Gala la miró con odio.
—Dijiste que cambiando de pareja concebiría una hembra, bruja.
No podía tener otro niño… otro niño albino, deforme, ciego, sin dones o estéril como el último.
No entendía en qué estaba fallando. ¿Por qué se le castigaba?
—Dije que había una posibilidad, Ela.
—¡Elahési! —la corrigió, con su nombre oficial como gran sacerdotisa.
«Desagradecida… te pondré en tu lugar —pensó—, ya solamente te falta reírte en mi cara. Me lo debes todo. Sin mi protección te habrían mutilado otras partes del cuerpo, ni qué decir de la longevidad que disfrutas debido al permiso de vivir en el templo mismo, en las cercanías de Aeviniah, la Piedra de la Vida».
Nym le ofreció a Gala una taza de líquido de olor repugnante. La sacerdotisa titubeó para tomarlo, recordando el veneno que la bruja mezcló tantos beltas atrás cuando por fin pudo retomar las riendas de su vida. Deseó ser capaz de leer su mente, pero solo sus hijos poseían ese don. La mayoría de ellos.
Una contracción la sustrajo de sus pensamientos. El espasmo continuó durante cuarenta latidos. Gala chirrió los dientes y se encajó las uñas en las palmas mientras hacía un esfuerzo para expulsar al bebé. «Que sea una niña, una niña», deseó.
La criatura lanzó un chillido. La bruja guardó silencio. Aunque estaba agotada, Gala buscó la bola de piel, fluidos y plumas.
—¡Los dioses me han condenado! —espetó al verlo.
—Elahési...
—¡Cállate! Un niño... un niño deforme. Dame la daga.
—Pero, señora mía. ¿Acaso hay algo más preciado que la fertilidad? La diosa Shaia...
—¡Cállate o te corto la lengua, bruja!
Gala le exigió la daga, se sobrepuso a la debilidad que el parto le había dejado y se acercó al recién nacido. Si al menos se pareciera a Therelias… pero era un retrato de Hasidex: hebras blancas en el cráneo, ojos rojizos y un ala tullida, pequeña, inservible.
El niño no hizo intentos por defenderse, la tierna piel no opuso resistencia al filo del arma.

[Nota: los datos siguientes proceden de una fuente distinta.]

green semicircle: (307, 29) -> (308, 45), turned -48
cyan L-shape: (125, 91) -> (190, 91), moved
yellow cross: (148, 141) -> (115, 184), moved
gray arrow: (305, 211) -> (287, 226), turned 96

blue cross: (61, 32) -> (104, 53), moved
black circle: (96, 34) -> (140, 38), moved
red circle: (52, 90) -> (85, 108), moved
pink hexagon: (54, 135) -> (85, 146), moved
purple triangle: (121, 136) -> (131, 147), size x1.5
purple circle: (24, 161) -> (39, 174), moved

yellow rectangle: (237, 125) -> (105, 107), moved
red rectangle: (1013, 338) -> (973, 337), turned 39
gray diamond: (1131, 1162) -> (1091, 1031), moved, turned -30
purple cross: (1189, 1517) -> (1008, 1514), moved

La sangre manó como una fuente y su vida se extinguió en un parpadeo. Brotaron gusanos negros de sus cuencas oculares, su boca y sus fosas nasales. Si algo quedaba de cordura en la sacerdotisa, terminó de quebrarse en ese único acto criminal.
Gala se volvió hacia la bruja que miraba con ojos de espanto la escena. La tocó: de su palma surgió un arco eléctrico. Su víctima se sacudió con violencia y el alarido reverberó con eco hasta el último rincón del palacio.